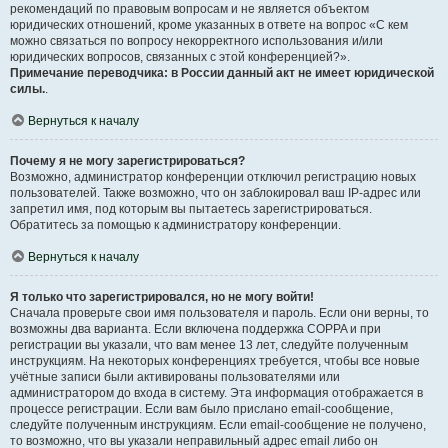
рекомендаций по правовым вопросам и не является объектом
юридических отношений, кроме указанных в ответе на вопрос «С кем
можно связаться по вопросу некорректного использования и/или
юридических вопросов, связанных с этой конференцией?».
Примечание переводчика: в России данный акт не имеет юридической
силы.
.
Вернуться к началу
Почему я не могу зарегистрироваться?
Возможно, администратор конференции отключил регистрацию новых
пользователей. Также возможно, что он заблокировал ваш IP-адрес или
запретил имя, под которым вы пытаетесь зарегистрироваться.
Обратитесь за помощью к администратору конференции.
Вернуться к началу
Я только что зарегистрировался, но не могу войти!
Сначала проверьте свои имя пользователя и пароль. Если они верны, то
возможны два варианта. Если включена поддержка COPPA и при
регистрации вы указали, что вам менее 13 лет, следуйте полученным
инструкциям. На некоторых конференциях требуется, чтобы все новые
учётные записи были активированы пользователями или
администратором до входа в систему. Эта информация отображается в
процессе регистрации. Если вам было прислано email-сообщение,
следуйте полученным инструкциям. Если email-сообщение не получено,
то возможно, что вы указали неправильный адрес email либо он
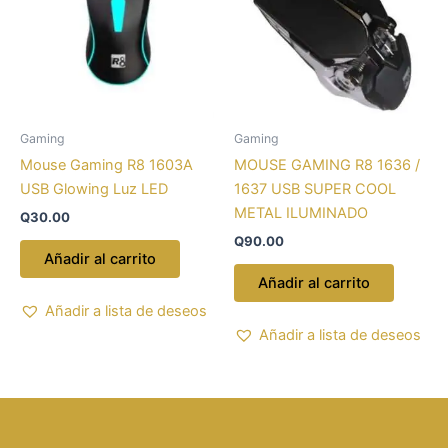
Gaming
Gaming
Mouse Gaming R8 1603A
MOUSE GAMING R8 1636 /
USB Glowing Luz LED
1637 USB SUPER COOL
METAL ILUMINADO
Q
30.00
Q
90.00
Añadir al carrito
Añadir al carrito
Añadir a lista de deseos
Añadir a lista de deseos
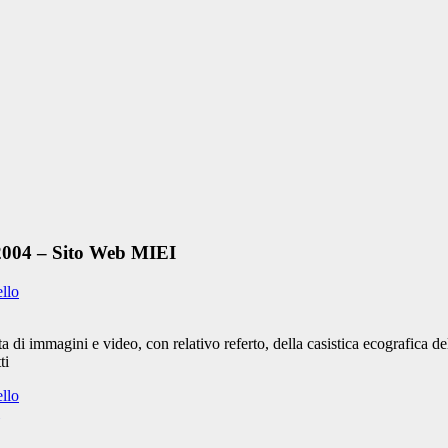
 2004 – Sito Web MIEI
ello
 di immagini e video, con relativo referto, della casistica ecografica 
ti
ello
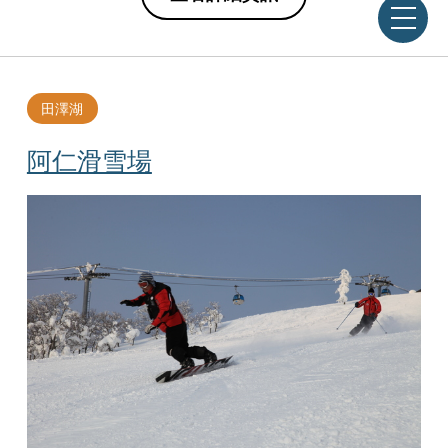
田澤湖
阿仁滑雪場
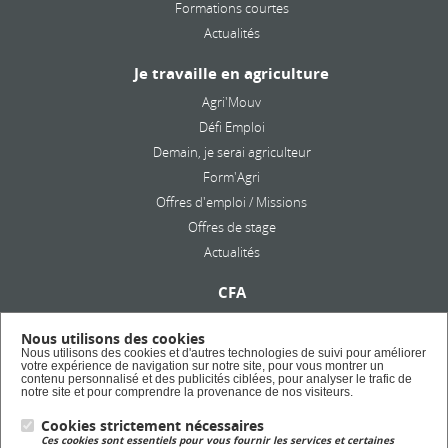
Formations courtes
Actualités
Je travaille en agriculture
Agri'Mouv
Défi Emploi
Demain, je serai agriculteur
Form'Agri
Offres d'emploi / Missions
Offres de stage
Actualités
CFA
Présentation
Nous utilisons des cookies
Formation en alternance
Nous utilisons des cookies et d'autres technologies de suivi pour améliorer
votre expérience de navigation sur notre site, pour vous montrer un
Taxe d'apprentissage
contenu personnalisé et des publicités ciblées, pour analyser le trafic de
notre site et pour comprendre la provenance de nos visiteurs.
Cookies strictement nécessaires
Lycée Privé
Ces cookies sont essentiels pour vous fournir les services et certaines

++++++++++

*The problem:*
Pictures aside, please output the whole listing exactly as it appears above.

*Response to the exercise:*
рекомендаций по правовым вопросам и не является объектом
юридических отношений, кроме указанных в ответе на вопрос «С кем
можно связаться по вопросу некорректного использования и/или
юридических вопросов, связанных с этой конференцией?».
Примечание переводчика: в России данный акт не имеет юридической
силы.
.
Вернуться к началу
Почему я не могу зарегистрироваться?
Возможно, администратор конференции отключил регистрацию новых
пользователей. Также возможно, что он заблокировал ваш IP-адрес или
запретил имя, под которым вы пытаетесь зарегистрироваться.
Обратитесь за помощью к администратору конференции.
Вернуться к началу
Я только что зарегистрировался, но не могу войти!
Сначала проверьте свои имя пользователя и пароль. Если они верны, то
возможны два варианта. Если включена поддержка COPPA и при
регистрации вы указали, что вам менее 13 лет, следуйте полученным
инструкциям. На некоторых конференциях требуется, чтобы все новые
учётные записи были активированы пользователями или
администратором до входа в систему. Эта информация отображается в
процессе регистрации. Если вам было прислано email-сообщение,
следуйте полученным инструкциям. Если email-сообщение не получено,
то возможно, что вы указали неправильный адрес email либо он
Gaming
Gaming
Mouse Gaming R8 1603A
MOUSE GAMING R8 1636 /
USB Glowing Luz LED
1637 USB SUPER COOL
METAL ILUMINADO
Q
30.00
Q
90.00
Añadir al carrito
Añadir al carrito
Añadir a lista de deseos
Añadir a lista de deseos
 2004 – Sito Web MIEI
ello
 di immagini e video, con relativo referto, della casistica ecografica 
ti
ello
田澤湖
阿仁滑雪場
Formations courtes
Actualités
Je travaille en agriculture
Agri'Mouv
Défi Emploi
Demain, je serai agriculteur
Form'Agri
Offres d'emploi / Missions
Offres de stage
Actualités
CFA
Présentation
Nous utilisons des cookies
Formation en alternance
Nous utilisons des cookies et d'autres technologies de suivi pour améliorer
votre expérience de navigation sur notre site, pour vous montrer un
Taxe d'apprentissage
contenu personnalisé et des publicités ciblées, pour analyser le trafic de
notre site et pour comprendre la provenance de nos visiteurs.
Cookies strictement nécessaires
Lycée Privé
Ces cookies sont essentiels pour vous fournir les services et certaines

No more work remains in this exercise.